● **What to work on**: Your answer must match the records word for word and contain no pictures.

● **Input data**:
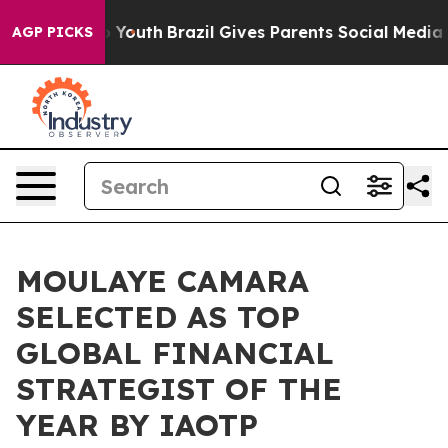
arms to Youth
Brazil Gives Parents Social Media Control
AGP PICKS
MOULAYE CAMARA
SELECTED AS TOP
GLOBAL FINANCIAL
STRATEGIST OF THE
YEAR BY IAOTP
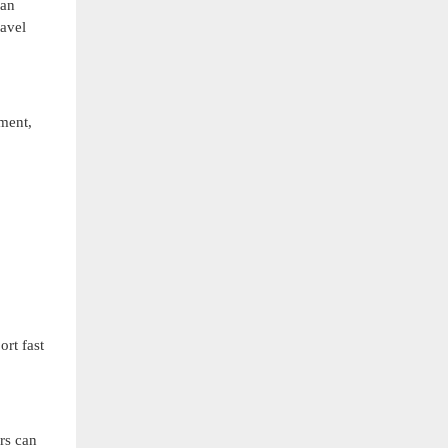
can
avel
ment,
ort fast
rs can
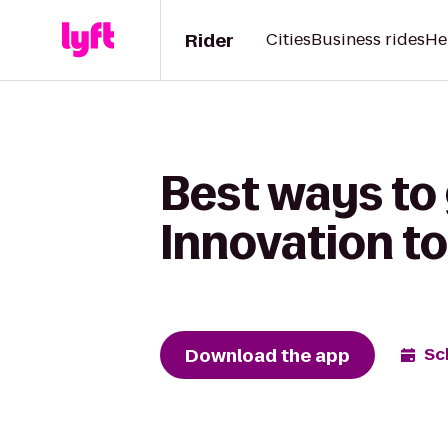
Rider
Cities
Business rides
He
Best ways to
Innovation to
Download the app
Sc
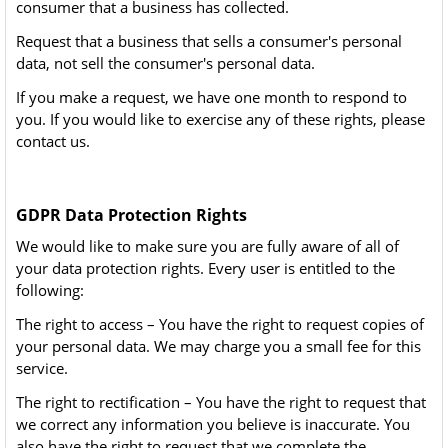
consumer that a business has collected.
Request that a business that sells a consumer's personal
data, not sell the consumer's personal data.
If you make a request, we have one month to respond to
you. If you would like to exercise any of these rights, please
contact us.
GDPR Data Protection Rights
We would like to make sure you are fully aware of all of
your data protection rights. Every user is entitled to the
following:
The right to access – You have the right to request copies of
your personal data. We may charge you a small fee for this
service.
The right to rectification – You have the right to request that
we correct any information you believe is inaccurate. You
also have the right to request that we complete the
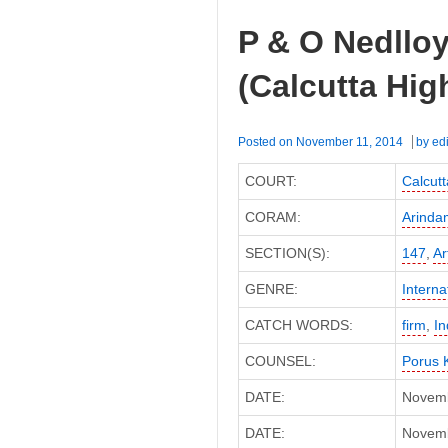
vs.
P & O Nedlloy
ITO
(ITAT
(Calcutta Hig
Agra)
Posted on
November 11, 2014
by
edi
COURT:
Calcutt
CORAM:
Arinda
SECTION(S):
147
,
Ar
GENRE:
Interna
CATCH WORDS:
firm
,
I
COUNSEL:
Porus 
DATE:
Novemb
DATE:
Novembe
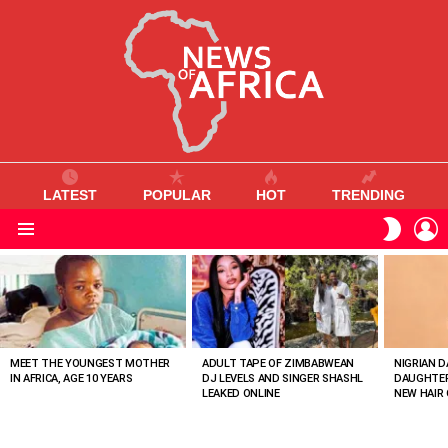
LATEST
POPULAR
HOT
TRENDING
L
SWITC
SKIN
Menu
MOST
VIEWED
STORIES
MEET THE YOUNGEST MOTHER
ADULT TAPE OF ZIMBABWEAN
NIGRIAN D
IN AFRICA, AGE 10 YEARS
DJ LEVELS AND SINGER SHASHL
DAUGHTER
LEAKED ONLINE
NEW HAIR 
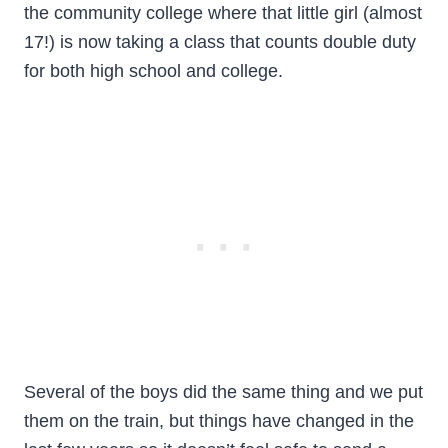
the community college where that little girl (almost
17!) is now taking a class that counts double duty
for both high school and college.
Several of the boys did the same thing and we put
them on the train, but things have changed in the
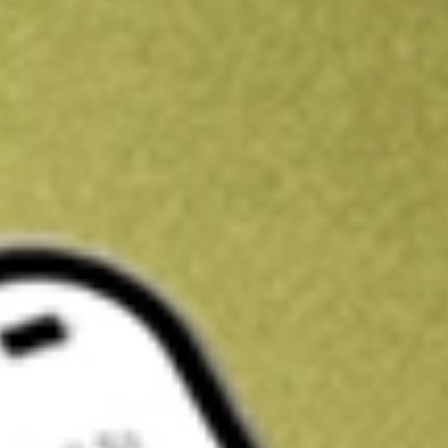
Kickstart your portfolio with a U.S. stock on us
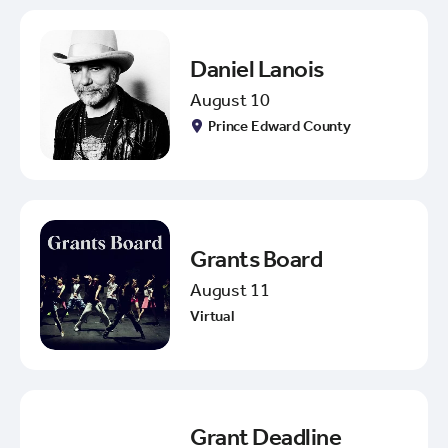
Daniel Lanois
August 10
Prince Edward County
Grants Board
August 11
Virtual
Grant Deadline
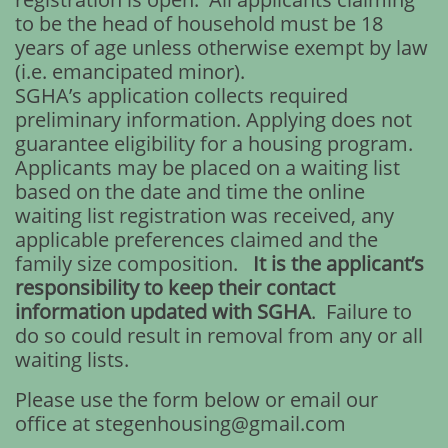
to be the head of household must be 18
years of age unless otherwise exempt by law
(i.e. emancipated minor).
SGHA’s application collects required
preliminary information. Applying does not
guarantee eligibility for a housing program.
Applicants may be placed on a waiting list
based on the date and time the online
waiting list registration was received, any
applicable preferences claimed and the
family size composition.
It is the applicant’s
responsibility to keep their contact
information updated with SGHA
. Failure to
do so could result in removal from any or all
waiting lists.
Please use the form below or email our
office at stegenhousing@gmail.com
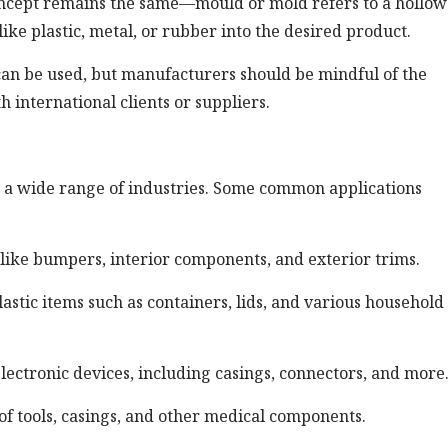
 concept remains the same—mould or mold refers to a hollow
ike plastic, metal, or rubber into the desired product.
 can be used, but manufacturers should be mindful of the
 international clients or suppliers.
in a wide range of industries. Some common applications
like bumpers, interior components, and exterior trims.
tic items such as containers, lids, and various household
lectronic devices, including casings, connectors, and more
of tools, casings, and other medical components.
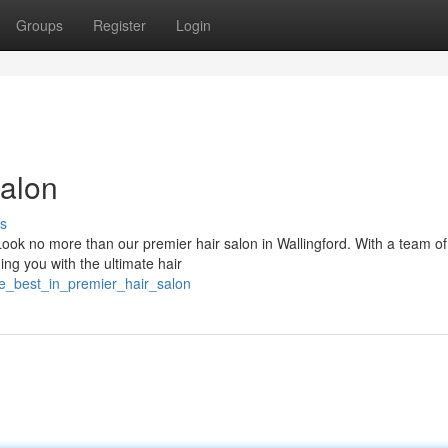
Groups
Register
Login
Salon
s
Look no more than our premier hair salon in Wallingford. With a team of
ing you with the ultimate hair
he_best_in_premier_hair_salon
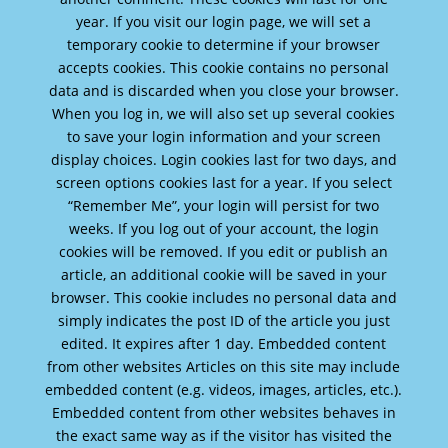
year. If you visit our login page, we will set a
temporary cookie to determine if your browser
accepts cookies. This cookie contains no personal
data and is discarded when you close your browser.
When you log in, we will also set up several cookies
to save your login information and your screen
display choices. Login cookies last for two days, and
screen options cookies last for a year. If you select
“Remember Me”, your login will persist for two
weeks. If you log out of your account, the login
cookies will be removed. If you edit or publish an
article, an additional cookie will be saved in your
browser. This cookie includes no personal data and
simply indicates the post ID of the article you just
edited. It expires after 1 day. Embedded content
from other websites Articles on this site may include
embedded content (e.g. videos, images, articles, etc.).
Embedded content from other websites behaves in
the exact same way as if the visitor has visited the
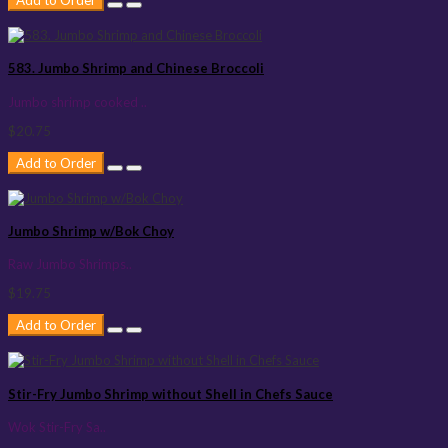
Add to Order
583. Jumbo Shrimp and Chinese Broccoli
Jumbo shrimp cooked ..
$20.75
Add to Order
Jumbo Shrimp w/Bok Choy
Raw Jumbo Shrimps..
$19.75
Add to Order
Stir-Fry Jumbo Shrimp without Shell in Chefs Sauce
Wok Stir-Fry Sa..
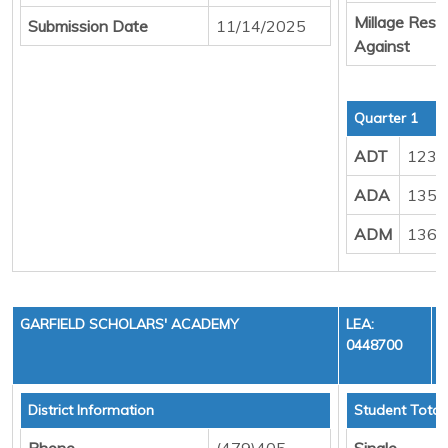
Millage Resul
Submission Date
11/14/2025
Against
Quarter 1
ADT
123.
ADA
135.
ADM
136.
GARFIELD SCHOLARS' ACADEMY
LEA:
0448700
District Information
Student Total
Phone
(479)405-
Single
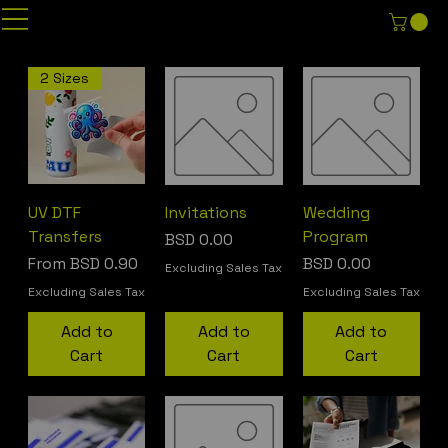
2 Sizes
UV DTF
Invitations
Wedding
Transfers
Program
Price
BSD 0.00
Sale Price
Price
From
BSD 0.90
BSD 0.00
Excluding Sales Tax
Excluding Sales Tax
Excluding Sales Tax
Add to
Add to
Add to
Cart
Cart
Cart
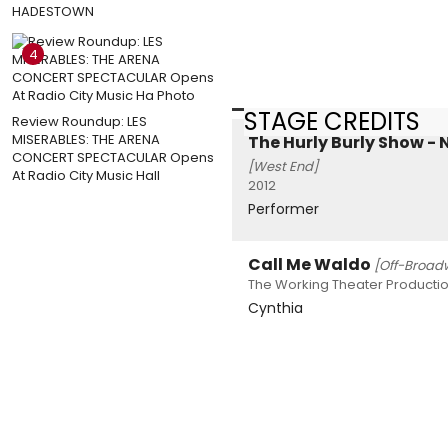
HADESTOWN
4
STAGE CREDITS
Review Roundup: LES
MISERABLES: THE ARENA
The Hurly Burly Show - 
CONCERT SPECTACULAR Opens
[West End]
At Radio City Music Hall
2012
Performer
Call Me Waldo
[Off-Broad
The Working Theater Productio
Cynthia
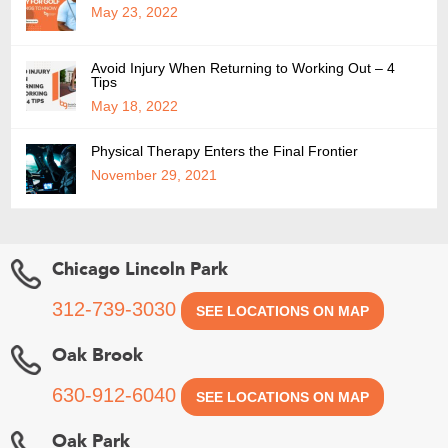
May 23, 2022
Avoid Injury When Returning to Working Out – 4
Tips
May 18, 2022
Physical Therapy Enters the Final Frontier
November 29, 2021
Chicago Lincoln Park
312-739-3030
SEE LOCATIONS ON MAP
Oak Brook
630-912-6040
SEE LOCATIONS ON MAP
Oak Park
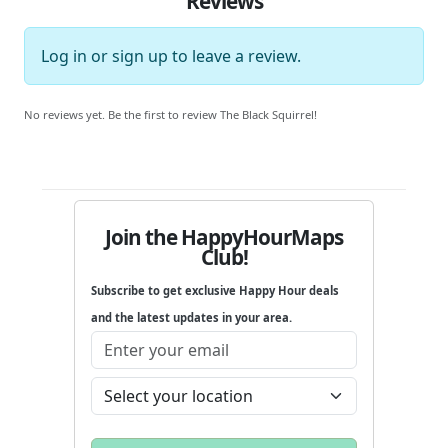
Reviews
Log in
or
sign up
to leave a review.
No reviews yet. Be the first to review The Black Squirrel!
Join the HappyHourMaps
Club!
Subscribe to get exclusive Happy Hour deals
and the latest updates in your area.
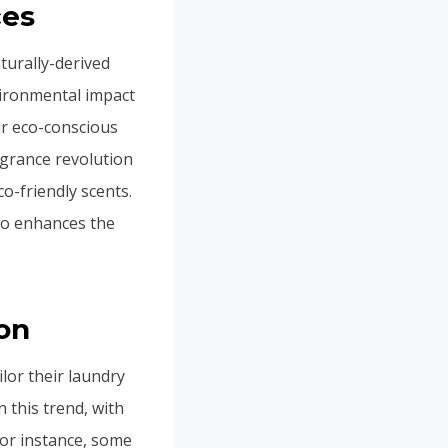
ces
turally-derived
ironmental impact
ir eco-conscious
agrance revolution
co-friendly scents.
so enhances the
on
lor their laundry
 this trend, with
or instance, some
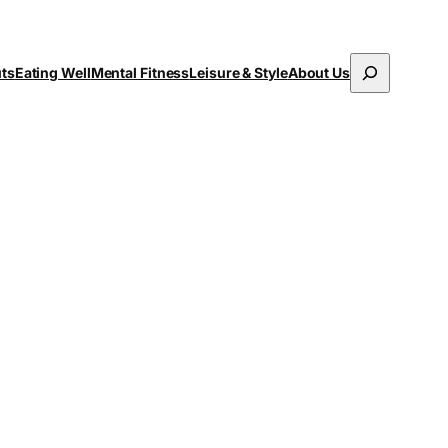
Search
uts
Eating Well
Mental Fitness
Leisure & Style
About Us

● **Written solution**:
arms to Youth
Brazil Gives Parents Social Media Control
AGP PICKS
MOULAYE CAMARA
SELECTED AS TOP
GLOBAL FINANCIAL
STRATEGIST OF THE
YEAR BY IAOTP
can
avel
ment,
ort fast
rs can
Rider
Cities
Business rides
He
Best ways to
Innovation to
Download the app
Sc
consumer that a business has collected.
Request that a business that sells a consumer's personal
data, not sell the consumer's personal data.
If you make a request, we have one month to respond to
you. If you would like to exercise any of these rights, please
contact us.
GDPR Data Protection Rights
We would like to make sure you are fully aware of all of
your data protection rights. Every user is entitled to the
following:
The right to access – You have the right to request copies of
your personal data. We may charge you a small fee for this
service.
The right to rectification – You have the right to request that
we correct any information you believe is inaccurate. You
also have the right to request that we complete the
vs.
P & O Nedlloy
ITO
(ITAT
(Calcutta Hig
Agra)
Posted on
November 11, 2014
by
edi
COURT:
Calcutt
CORAM:
Arinda
SECTION(S):
147
,
Ar
GENRE:
Interna
CATCH WORDS:
firm
,
I
COUNSEL:
Porus 
DATE:
Novemb
DATE:
Novembe
LATEST
POPULAR
HOT
TRENDING
L
SWITC
SKIN
Menu
MOST
VIEWED
STORIES
MEET THE YOUNGEST MOTHER
ADULT TAPE OF ZIMBABWEAN
NIGRIAN D
IN AFRICA, AGE 10 YEARS
DJ LEVELS AND SINGER SHASHL
DAUGHTER
LEAKED ONLINE
NEW HAIR 
the community college where that little girl (almost
17!) is now taking a class that counts double duty
for both high school and college.
Several of the boys did the same thing and we put
them on the train, but things have changed in the
Kickstart your portfolio with a U.S. stock on us
Daniel Lanois
August 10
Prince Edward County
Grants Board
August 11
Virtual
Grant Deadline
to be the head of household must be 18
years of age unless otherwise exempt by law
(i.e. emancipated minor).
SGHA’s application collects required
preliminary information. Applying does not
guarantee eligibility for a housing program.
Applicants may be placed on a waiting list
based on the date and time the online
waiting list registration was received, any
applicable preferences claimed and the
family size composition.
It is the applicant’s
responsibility to keep their contact
information updated with SGHA
. Failure to
do so could result in removal from any or all
waiting lists.
Please use the form below or email our
office at stegenhousing@gmail.com
 concept remains the same—mould or mold refers to a hollow
ike plastic, metal, or rubber into the desired product.
 can be used, but manufacturers should be mindful of the
 international clients or suppliers.
in a wide range of industries. Some common applications
like bumpers, interior components, and exterior trims.
tic items such as containers, lids, and various household
lectronic devices, including casings, connectors, and more
of tools, casings, and other medical components.
Groups
Register
Login
Salon
s
Look no more than our premier hair salon in Wallingford. With a team of
ing you with the ultimate hair
he_best_in_premier_hair_salon
year. If you visit our login page, we will set a
temporary cookie to determine if your browser
accepts cookies. This cookie contains no personal
data and is discarded when you close your browser.
When you log in, we will also set up several cookies
to save your login information and your screen
display choices. Login cookies last for two days, and
screen options cookies last for a year. If you select
“Remember Me”, your login will persist for two
weeks. If you log out of your account, the login
cookies will be removed. If you edit or publish an
article, an additional cookie will be saved in your
browser. This cookie includes no personal data and
simply indicates the post ID of the article you just
edited. It expires after 1 day. Embedded content
from other websites Articles on this site may include
embedded content (e.g. videos, images, articles, etc.).
Embedded content from other websites behaves in
the exact same way as if the visitor has visited the
Add to Order
583. Jumbo Shrimp and Chinese Broccoli
Jumbo shrimp cooked ..
$20.75
Add to Order
Jumbo Shrimp w/Bok Choy
Raw Jumbo Shrimps..
$19.75
Add to Order
Stir-Fry Jumbo Shrimp without Shell in Chefs Sauce
Wok Stir-Fry Sa..
Millage Resul
Submission Date
11/14/2025
Against
Quarter 1
ADT
123.
ADA
135.
ADM
136.
GARFIELD SCHOLARS' ACADEMY
LEA:
0448700
District Information
Student Total
Phone
(479)405-
Single
2 Sizes
UV DTF
Invitations
Wedding
Transfers
Program
Price
BSD 0.00
Sale Price
Price
From
BSD 0.90
BSD 0.00
Excluding Sales Tax
Excluding Sales Tax
Excluding Sales Tax
Add to
Add to
Add to
Cart
Cart
Cart
HADESTOWN
4
STAGE CREDITS
Review Roundup: LES
MISERABLES: THE ARENA
The Hurly Burly Show - 
CONCERT SPECTACULAR Opens
[West End]
At Radio City Music Hall
2012
Performer
Call Me Waldo
[Off-Broad
The Working Theater Productio
Cynthia
May 23, 2022
Avoid Injury When Returning to Working Out – 4
Tips
May 18, 2022
Physical Therapy Enters the Final Frontier
November 29, 2021
Chicago Lincoln Park
312-739-3030
SEE LOCATIONS ON MAP
Oak Brook
630-912-6040
SEE LOCATIONS ON MAP
Oak Park
Reviews
Log in
or
sign up
to leave a review.
No reviews yet. Be the first to review The Black Squirrel!
Join the HappyHourMaps
Club!
Subscribe to get exclusive Happy Hour deals
and the latest updates in your area.
ces
turally-derived
ironmental impact
ir eco-conscious
agrance revolution
co-friendly scents.
so enhances the
on
lor their laundry
 this trend, with
or instance, some
Search
uts
Eating Well
Mental Fitness
Leisure & Style
About Us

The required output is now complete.